Key Responsibilities:

• Oversee the planning and implementation of clinical development programs, ensuring alignment with the broader product development strategies grounded in medical and scientific principles.

• Facilitate end-to-end clinical development planning, managing internal governance and long-range plans.

• Oversee project-related budgeting.

• Educate investigators and study site personnel on study protocols and compliance.

• Lead clinical study teams, ensuring the integrity of studies, and participate in the analysis and dissemination of safety and efficacy data.

• Manage relationships with Scientific Advisory Boards (SAB) and Data Safety Monitoring Boards (DSMB).

• Present findings at relevant scientific, medical, and regulatory meetings.

• Foster relationships with academic investigators, pharmaceutical partners, Key Opinion Leaders (KOLs), and patient advocacy groups.

• Support regulatory submissions by drafting clinical sections for IND, NDA, MAA, PIP, and other pertinent documents.

• Collaborate with Drug Safety & Pharmacovigilance to monitor and assess the safety profile of compounds.

• Maintain a strong awareness of clinical and scientific developments within targeted disease areas by reviewing literature, attending conferences, and engaging with experts.

• Contribute to publication objectives by co-authoring manuscripts and collaborating with cross-functional teams.

• Uphold the highest ethical standards in compliance with all relevant regulations and guidelines.

• Engage in business development activities, including due diligence, as needed.

• Participate in various committees and company meetings.

• Build collaborative relationships within the organization and with external partners.

• Execute other duties as assigned.

Qualifications:

• 10+ years of experience in pharmaceutical clinical research; experience in an academic setting is a plus.

• Proven track record in leading global, multi-center clinical research programs with minimal guidance.

• In-depth understanding of clinical trial methodologies, regulatory, and compliance standards, along with demonstrated strategic implementation of study protocols.

• Strong leadership and collaboration skills to foster a high-performing culture within cross-functional teams.

• Experience with global regulatory submissions is essential.

• Familiarity with various therapeutic modalities, including small molecules, biologics, and ATMPs.

• Knowledge of Phase 4 studies and diverse study modalities is beneficial.

• Strong background in data management is preferred.

• Experience in Women's Health is preferred; knowledge in CNS and Rare Diseases is a plus.

• Exceptional communication and presentation skills are crucial.

• Advanced degree in life sciences, clinical pharmacology, or a related field is required.

• Clinical research certification or regulatory knowledge is advantageous.

• Fluency in English is mandatory; additional languages are a plus.

The base salary range for this position is $192,320.00 - $240,400.00. This salary is part of a competitive benefits package that includes merit-based increases, participation in short incentive plans, eligibility for our 401(k) plan, and comprehensive medical, dental, vision, life, and disability coverage. Our generous time-off policy incorporates flexible paid leave, 11 paid holidays, a shutdown week during the last week of December, and 80 hours of paid sick leave upon hire and annually thereafter.

Total compensation will be determined based on unique candidate elements including experience, education, and other legal factors.
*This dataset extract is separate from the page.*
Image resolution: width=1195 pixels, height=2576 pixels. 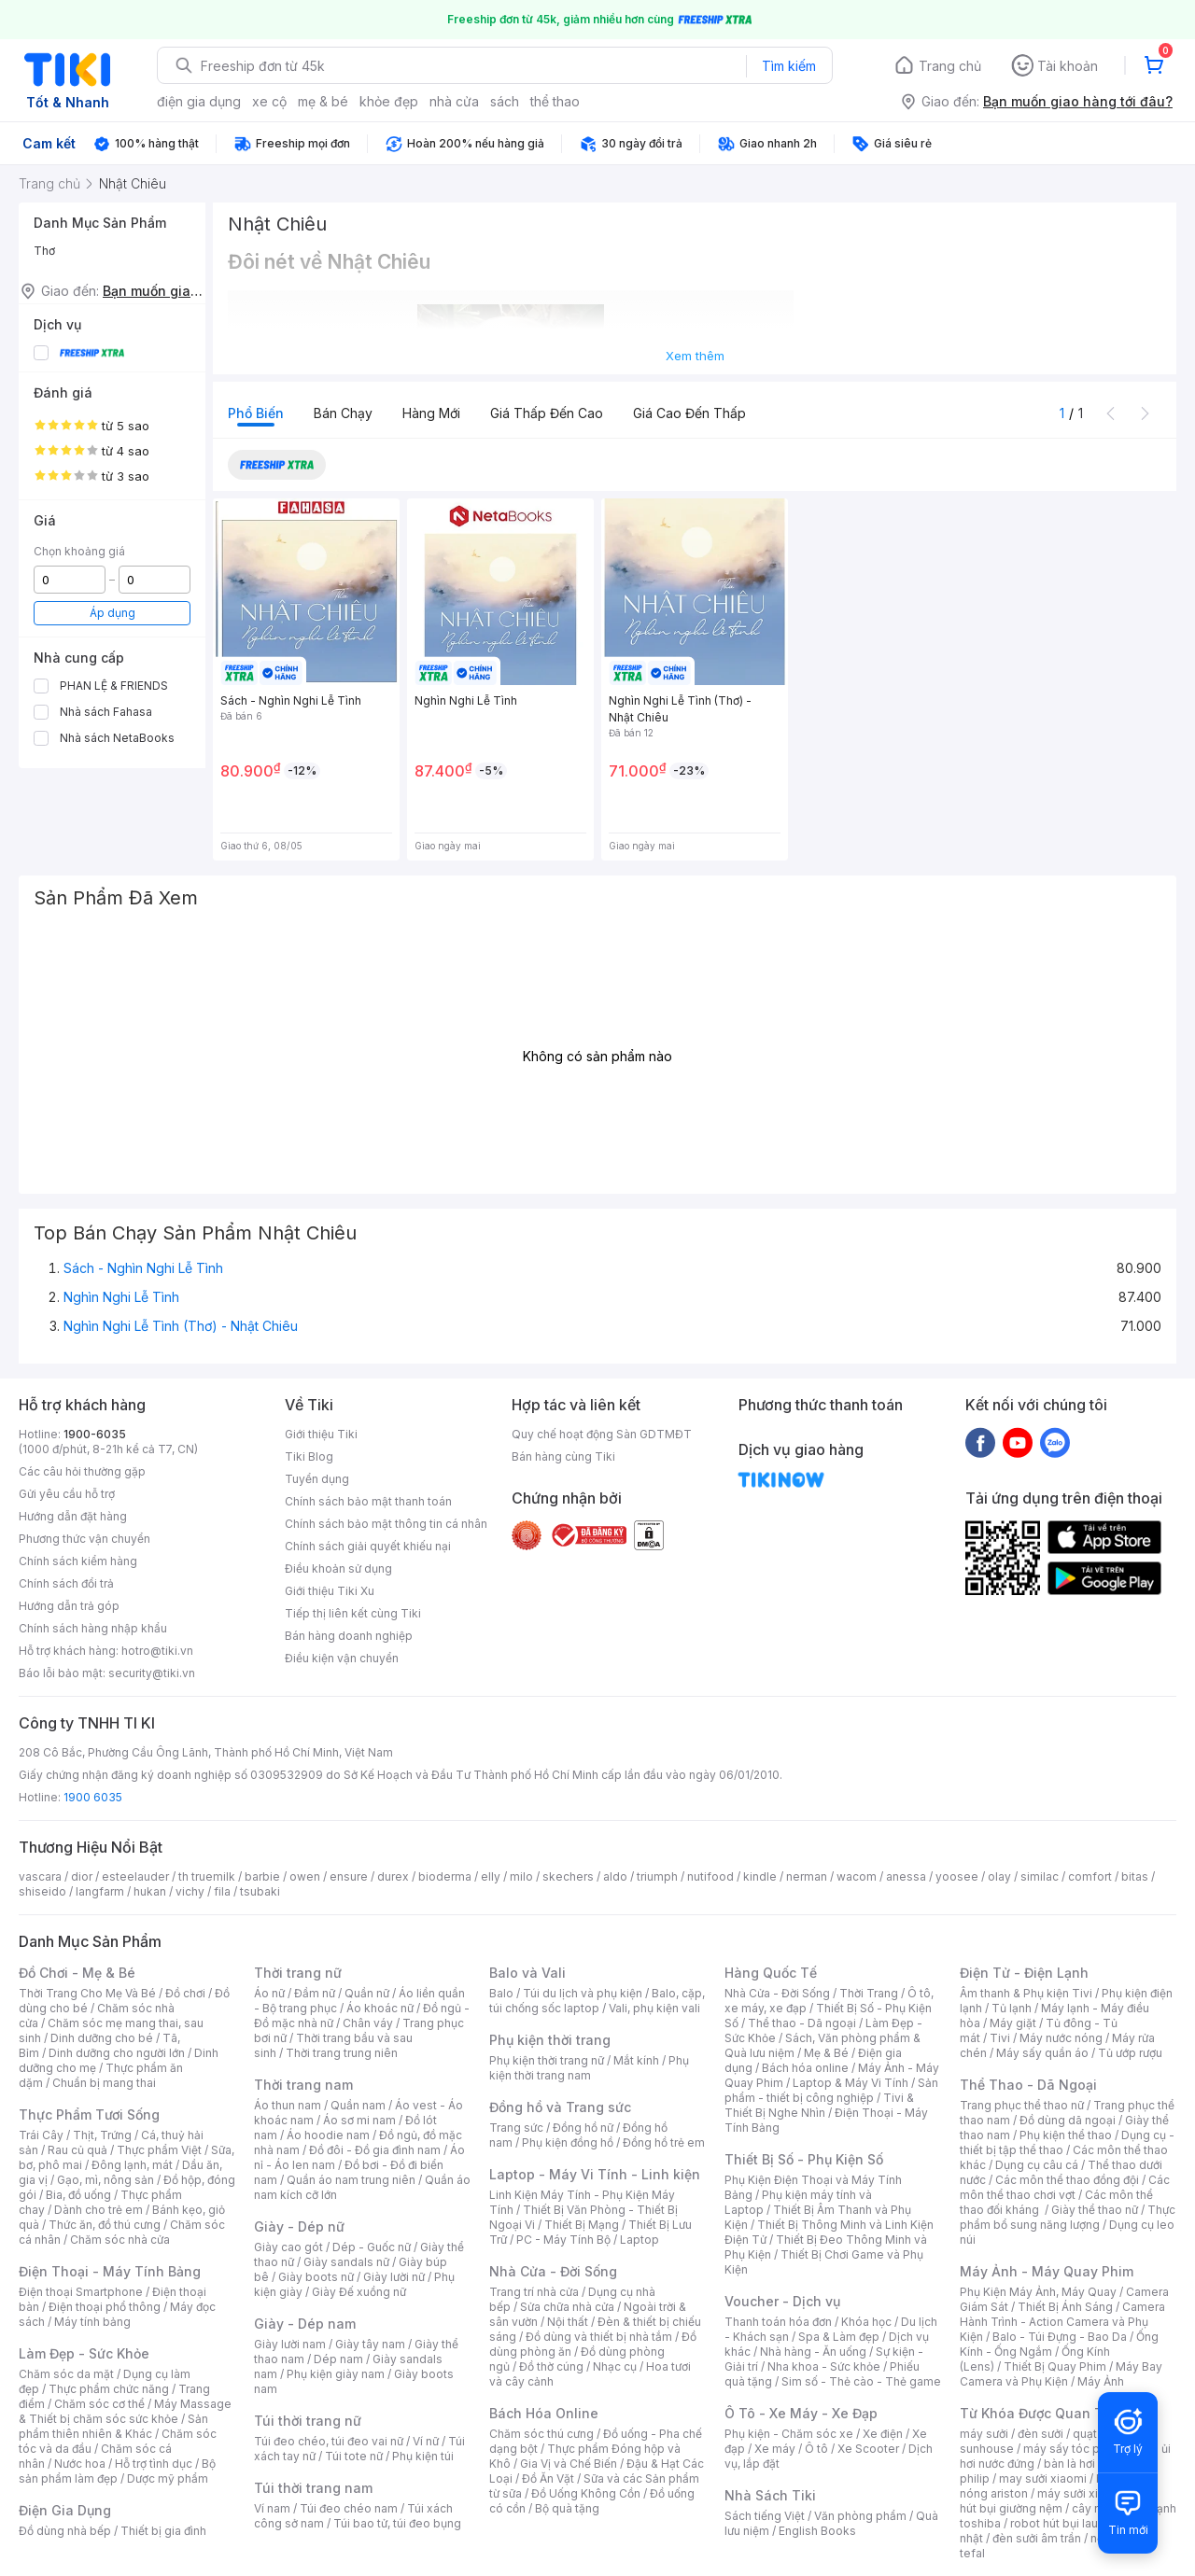 I want to click on Đông lạnh, mát, so click(x=132, y=2165).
Disclaimer: The above statements describe the general nature and level of work performed by individuals in this position and are not meant to be an exhaustive list of all responsibilities and qualifications.
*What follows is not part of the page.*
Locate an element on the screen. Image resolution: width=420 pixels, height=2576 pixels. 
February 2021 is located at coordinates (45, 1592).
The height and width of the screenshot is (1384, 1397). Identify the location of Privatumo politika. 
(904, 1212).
Confidentiality: Employees are expected to handle all information with the highest level of confidentiality in accordance with applicable law.

Compliance: Commit to maintaining compliance with all regulatory and operational guidelines, ensuring that all activities adhere to industry best practices and ethical standards.

This position primarily allows for remote work with occasional on-site meetings. Travel may be required both domestically and internationally.

Sumitomo Pharma America (SMPA) is an Equal Employment Opportunity (EEO) employer.

Applicants will be considered without regard to race, color, creed, religion, national origin, age, ancestry, marital status, sex, disability, military status, or other protected characteristics under law.